Instructions for the task: The stretch from the line with "Microsoft Excel ขั้นสูงสำหรับงานในบริษัท หลาก" through the line with "ออนไลน์ และ ไปสอนที่บริษัท" in the records below: write it out exactly, and nothing else.

Records for this task:
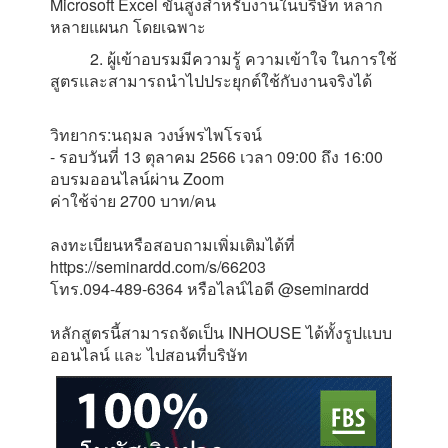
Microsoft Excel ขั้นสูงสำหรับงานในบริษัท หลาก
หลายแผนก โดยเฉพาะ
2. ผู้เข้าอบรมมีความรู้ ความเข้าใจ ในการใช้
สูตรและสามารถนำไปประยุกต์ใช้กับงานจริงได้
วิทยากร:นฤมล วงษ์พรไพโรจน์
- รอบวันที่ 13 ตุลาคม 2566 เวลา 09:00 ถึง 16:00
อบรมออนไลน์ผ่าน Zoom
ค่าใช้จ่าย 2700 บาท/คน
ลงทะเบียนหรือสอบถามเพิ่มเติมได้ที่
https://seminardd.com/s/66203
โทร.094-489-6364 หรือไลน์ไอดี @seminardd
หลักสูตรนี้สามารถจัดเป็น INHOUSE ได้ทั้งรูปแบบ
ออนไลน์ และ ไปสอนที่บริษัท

--

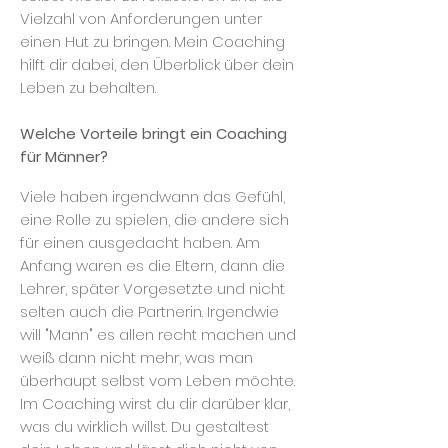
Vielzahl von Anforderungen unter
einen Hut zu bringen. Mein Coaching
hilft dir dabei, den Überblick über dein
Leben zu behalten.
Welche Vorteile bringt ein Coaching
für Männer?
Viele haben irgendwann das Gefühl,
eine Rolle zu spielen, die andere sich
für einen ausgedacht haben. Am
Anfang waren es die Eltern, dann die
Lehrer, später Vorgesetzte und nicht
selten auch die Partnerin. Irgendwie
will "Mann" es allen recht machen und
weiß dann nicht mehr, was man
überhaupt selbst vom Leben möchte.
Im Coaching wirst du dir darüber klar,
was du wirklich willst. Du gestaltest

Reply:
Microsoft Excel ขั้นสูงสำหรับงานในบริษัท หลาก
หลายแผนก โดยเฉพาะ
2. ผู้เข้าอบรมมีความรู้ ความเข้าใจ ในการใช้
สูตรและสามารถนำไปประยุกต์ใช้กับงานจริงได้
วิทยากร:นฤมล วงษ์พรไพโรจน์
- รอบวันที่ 13 ตุลาคม 2566 เวลา 09:00 ถึง 16:00
อบรมออนไลน์ผ่าน Zoom
ค่าใช้จ่าย 2700 บาท/คน
ลงทะเบียนหรือสอบถามเพิ่มเติมได้ที่
https://seminardd.com/s/66203
โทร.094-489-6364 หรือไลน์ไอดี @seminardd
หลักสูตรนี้สามารถจัดเป็น INHOUSE ได้ทั้งรูปแบบ
ออนไลน์ และ ไปสอนที่บริษัท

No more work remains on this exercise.